She could be jealous, there are some friends who claim to be your friend but would like to see you living beneath them. If she's going to be that way, I suggest you cut all ties with her as she appears to be a "friend" who does not have your best intentions at heart. However, be prepared to hear stories of her telling everyone that you've changed now that you've upgraded. You don't need that kind of friendship anyway.
It's good that you said that to her because she was probably not doing it consciously. Maybe she will give it some thought and the relationship will mend.
I have a relative like that and it is sad, I think, because it must be out of insecurity that they behave this way. When my friends and relatives do well, I am thrilled for them. It's not a contest.
Thanks its not a matter of stuff, believe me, I lived in poor conditions for a long time. We busted our butts, it just bothers me that now I am a little happy she is nowhere to be found. She loved helping and chatting when my life was really bad. Now that I have no problems its like I have no time. Maybe I should make uo something.
I said this to her, I said now that I have something decent your nowhere to be found. I never thought you were an envious person. I see things a little different. Maybe I should not have told her how nice my home is, maybe she thougt I was bragging. But she damn well knew the dump I lived in, so I thought she would be happy. It seems I confronted her with something she does not have. Sad, I read her wrong. You know friends are very difficult. Maybe its me, maybe I should have not told her too many details about the house. Funny you could say something and not mean it one way, but someone will read or hear it different. I am not saying I am sorry for telling her off. I think she needed to hear it. Thanks and moving on!!!!
I hate the word jealous, I dont want anyone to be jealous of me, I find that emotion really non existent. I always looked at beautiful women or things and said to myself, boy I wish I had her hair or her body but never jealous. I was happy for people when they did well. I felt confident but not jealous. I think that is such a stange emotion. I wish I could find some real friends. It seems my husband, and family are only true friends. Ok move on Marilyn
Maybe before she had your full attention while she was there. Now your new house gets your full attention and she feels left out.

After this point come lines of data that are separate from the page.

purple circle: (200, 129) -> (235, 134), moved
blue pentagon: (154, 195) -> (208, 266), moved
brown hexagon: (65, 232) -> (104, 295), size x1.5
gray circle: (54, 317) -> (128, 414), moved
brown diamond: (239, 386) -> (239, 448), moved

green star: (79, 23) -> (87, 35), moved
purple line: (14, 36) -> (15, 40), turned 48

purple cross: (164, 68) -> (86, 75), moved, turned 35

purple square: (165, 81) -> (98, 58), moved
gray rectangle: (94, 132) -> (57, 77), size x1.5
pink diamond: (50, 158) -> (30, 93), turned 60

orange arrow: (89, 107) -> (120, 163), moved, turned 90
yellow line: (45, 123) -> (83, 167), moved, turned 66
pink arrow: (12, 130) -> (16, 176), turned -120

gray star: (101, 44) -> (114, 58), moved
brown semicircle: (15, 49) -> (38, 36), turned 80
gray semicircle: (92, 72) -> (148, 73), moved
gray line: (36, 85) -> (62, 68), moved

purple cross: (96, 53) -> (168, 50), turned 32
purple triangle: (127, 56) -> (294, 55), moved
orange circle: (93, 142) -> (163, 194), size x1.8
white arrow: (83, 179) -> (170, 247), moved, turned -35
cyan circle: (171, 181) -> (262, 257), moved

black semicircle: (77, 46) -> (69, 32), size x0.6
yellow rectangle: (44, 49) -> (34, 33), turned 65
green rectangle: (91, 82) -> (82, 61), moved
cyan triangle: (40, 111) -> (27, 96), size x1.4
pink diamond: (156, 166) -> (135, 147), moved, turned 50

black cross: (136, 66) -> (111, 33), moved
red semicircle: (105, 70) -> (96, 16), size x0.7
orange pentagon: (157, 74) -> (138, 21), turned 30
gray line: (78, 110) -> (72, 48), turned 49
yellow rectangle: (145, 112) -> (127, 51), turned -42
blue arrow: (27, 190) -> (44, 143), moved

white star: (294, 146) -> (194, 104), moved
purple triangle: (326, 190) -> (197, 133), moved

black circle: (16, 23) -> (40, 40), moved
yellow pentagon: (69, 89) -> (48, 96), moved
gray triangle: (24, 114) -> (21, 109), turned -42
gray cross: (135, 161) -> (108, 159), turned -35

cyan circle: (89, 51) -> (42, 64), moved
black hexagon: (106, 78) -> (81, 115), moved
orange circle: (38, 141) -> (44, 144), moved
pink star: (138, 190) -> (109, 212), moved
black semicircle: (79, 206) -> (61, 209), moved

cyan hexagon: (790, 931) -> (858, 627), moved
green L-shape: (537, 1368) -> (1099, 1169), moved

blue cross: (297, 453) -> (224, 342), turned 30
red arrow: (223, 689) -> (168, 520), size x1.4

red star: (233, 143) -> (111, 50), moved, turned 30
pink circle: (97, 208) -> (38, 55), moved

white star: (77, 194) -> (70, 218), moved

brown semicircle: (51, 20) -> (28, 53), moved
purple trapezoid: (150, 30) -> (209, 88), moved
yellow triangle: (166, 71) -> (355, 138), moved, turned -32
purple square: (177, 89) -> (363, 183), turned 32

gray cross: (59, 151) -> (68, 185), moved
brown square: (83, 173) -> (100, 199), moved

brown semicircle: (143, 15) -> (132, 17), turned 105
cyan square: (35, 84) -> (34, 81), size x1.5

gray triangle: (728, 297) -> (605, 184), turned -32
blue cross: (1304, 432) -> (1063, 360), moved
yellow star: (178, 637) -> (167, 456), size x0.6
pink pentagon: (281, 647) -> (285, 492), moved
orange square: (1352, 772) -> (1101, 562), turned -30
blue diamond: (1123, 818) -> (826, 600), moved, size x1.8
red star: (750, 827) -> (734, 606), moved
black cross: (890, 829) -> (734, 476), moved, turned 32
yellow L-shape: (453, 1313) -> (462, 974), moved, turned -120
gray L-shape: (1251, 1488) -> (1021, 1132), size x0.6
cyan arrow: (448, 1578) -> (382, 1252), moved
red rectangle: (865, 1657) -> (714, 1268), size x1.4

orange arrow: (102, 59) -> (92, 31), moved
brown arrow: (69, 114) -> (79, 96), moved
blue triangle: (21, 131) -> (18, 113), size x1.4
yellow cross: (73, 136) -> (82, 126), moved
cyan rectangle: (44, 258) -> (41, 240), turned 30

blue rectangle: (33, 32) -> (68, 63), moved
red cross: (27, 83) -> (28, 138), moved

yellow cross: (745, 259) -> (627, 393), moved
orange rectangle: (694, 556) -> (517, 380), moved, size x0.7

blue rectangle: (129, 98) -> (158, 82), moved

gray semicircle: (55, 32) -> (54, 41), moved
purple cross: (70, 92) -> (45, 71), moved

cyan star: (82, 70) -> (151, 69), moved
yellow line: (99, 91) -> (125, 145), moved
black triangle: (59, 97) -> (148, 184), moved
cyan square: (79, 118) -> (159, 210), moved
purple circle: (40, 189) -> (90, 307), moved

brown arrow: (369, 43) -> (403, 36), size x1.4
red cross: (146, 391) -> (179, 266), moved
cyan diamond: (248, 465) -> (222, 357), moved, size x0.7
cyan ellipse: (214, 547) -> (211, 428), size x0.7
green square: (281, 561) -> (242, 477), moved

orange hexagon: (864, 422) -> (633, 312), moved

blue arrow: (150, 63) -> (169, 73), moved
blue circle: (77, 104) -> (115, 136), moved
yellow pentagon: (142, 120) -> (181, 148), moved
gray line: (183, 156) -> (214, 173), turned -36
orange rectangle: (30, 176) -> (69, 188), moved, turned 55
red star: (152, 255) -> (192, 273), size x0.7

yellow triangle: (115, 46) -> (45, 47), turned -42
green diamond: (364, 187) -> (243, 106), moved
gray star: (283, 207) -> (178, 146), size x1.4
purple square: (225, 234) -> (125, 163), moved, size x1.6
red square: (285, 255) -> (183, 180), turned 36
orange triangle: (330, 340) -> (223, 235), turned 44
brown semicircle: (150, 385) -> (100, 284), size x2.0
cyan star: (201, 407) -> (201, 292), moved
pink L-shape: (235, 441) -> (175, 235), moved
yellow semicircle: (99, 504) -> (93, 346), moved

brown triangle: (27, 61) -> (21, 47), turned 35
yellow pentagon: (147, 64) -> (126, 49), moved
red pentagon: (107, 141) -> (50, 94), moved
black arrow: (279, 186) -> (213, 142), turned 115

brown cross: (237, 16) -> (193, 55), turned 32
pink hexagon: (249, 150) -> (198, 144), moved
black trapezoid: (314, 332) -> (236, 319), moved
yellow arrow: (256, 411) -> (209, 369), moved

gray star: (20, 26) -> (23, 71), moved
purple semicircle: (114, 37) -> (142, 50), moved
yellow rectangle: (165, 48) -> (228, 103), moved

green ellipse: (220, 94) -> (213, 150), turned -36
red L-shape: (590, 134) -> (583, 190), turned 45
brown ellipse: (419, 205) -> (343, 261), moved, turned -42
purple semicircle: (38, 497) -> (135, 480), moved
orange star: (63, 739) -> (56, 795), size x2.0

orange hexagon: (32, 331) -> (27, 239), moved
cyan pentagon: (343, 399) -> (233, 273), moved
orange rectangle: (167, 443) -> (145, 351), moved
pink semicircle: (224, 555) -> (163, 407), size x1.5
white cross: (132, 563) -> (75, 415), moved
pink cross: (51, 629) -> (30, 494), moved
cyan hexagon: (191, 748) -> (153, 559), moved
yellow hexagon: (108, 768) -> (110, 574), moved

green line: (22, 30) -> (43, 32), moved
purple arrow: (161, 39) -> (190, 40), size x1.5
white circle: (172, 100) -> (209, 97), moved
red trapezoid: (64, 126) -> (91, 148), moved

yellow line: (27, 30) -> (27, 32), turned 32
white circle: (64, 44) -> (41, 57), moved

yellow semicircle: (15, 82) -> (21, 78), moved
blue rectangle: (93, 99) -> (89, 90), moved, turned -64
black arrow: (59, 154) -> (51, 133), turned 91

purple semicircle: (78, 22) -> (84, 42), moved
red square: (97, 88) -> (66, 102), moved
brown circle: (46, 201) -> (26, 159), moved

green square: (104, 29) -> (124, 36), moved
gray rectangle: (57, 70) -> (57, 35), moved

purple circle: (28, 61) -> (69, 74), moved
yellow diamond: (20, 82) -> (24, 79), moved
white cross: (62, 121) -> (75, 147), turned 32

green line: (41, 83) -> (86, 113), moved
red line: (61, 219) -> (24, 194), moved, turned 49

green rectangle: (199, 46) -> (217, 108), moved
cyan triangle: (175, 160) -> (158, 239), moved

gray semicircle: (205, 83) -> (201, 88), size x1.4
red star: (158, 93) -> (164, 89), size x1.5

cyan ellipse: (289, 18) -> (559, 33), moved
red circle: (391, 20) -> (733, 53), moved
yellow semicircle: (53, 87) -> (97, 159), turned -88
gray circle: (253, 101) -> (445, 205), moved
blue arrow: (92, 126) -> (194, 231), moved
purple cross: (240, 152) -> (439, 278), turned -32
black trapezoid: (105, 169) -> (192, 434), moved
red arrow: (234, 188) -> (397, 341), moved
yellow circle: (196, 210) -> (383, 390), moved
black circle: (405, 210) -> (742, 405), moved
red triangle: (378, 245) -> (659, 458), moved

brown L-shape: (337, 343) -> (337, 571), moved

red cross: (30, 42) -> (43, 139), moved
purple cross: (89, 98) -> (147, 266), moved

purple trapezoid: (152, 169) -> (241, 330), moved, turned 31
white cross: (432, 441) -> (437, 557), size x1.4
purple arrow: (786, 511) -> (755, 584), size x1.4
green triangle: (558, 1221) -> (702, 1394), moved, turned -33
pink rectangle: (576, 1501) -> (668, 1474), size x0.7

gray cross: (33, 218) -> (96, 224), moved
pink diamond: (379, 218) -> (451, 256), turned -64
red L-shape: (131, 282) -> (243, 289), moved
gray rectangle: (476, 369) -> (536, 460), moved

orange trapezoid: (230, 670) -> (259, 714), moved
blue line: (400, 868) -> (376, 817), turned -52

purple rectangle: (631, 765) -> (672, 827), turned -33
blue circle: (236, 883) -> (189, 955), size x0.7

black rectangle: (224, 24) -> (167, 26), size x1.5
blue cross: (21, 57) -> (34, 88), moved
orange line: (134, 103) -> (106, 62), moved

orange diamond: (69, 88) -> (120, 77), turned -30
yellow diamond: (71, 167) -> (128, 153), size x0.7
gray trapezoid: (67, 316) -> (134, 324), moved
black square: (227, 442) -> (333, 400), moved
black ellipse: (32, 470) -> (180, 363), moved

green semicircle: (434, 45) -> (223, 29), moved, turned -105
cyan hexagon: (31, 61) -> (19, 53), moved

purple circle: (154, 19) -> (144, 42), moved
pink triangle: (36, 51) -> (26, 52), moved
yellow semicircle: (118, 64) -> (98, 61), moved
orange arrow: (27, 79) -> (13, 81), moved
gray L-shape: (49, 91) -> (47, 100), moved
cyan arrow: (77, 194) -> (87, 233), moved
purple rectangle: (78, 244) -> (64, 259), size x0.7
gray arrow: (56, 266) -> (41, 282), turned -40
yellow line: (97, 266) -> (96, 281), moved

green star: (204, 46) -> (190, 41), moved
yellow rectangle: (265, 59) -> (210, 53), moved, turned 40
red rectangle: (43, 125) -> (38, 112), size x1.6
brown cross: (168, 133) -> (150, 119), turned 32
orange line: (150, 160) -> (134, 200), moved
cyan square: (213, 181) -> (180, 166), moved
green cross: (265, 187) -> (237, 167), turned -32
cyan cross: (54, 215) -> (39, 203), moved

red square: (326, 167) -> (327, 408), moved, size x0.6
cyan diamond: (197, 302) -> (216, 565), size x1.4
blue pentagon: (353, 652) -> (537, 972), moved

Don't rag on her. Be nice about it but do try to sit down and talk about it. Let her know you care.
I'm a little unclear - has she been to the new house? Were you closer geographically before?
It definitely is possible that she felt she could relate to you when you had problems; or that she is intimidated or jealous by your new house and, maybe, new life?
How did she respond when you had it out with her? It would have been a nice opportunity for her to get things off her chest, whatever they might be.
I've noticed often times people get mad when success comes to someone, they are jealous or filled with envy, or angry you got it and they did not. Also worried you will dump them or think you're too good for them and not have time to be their friend any more.
I had a friend who said she avoided me until I "got poor" and then she was willing to be my friend. Otherwise she felt like she was "inferior" and "not good enough" around money and a big house, she said she felt like people were inside their head critical of her and judging her.
You're right though, I have seen it happen, and it is hurtful, because what you want is your friends to be happy for your good fortune and success, be happy for you. Instead of selfish about it. Sort of get to see a side of the person not known before, which is not pleasant in this case.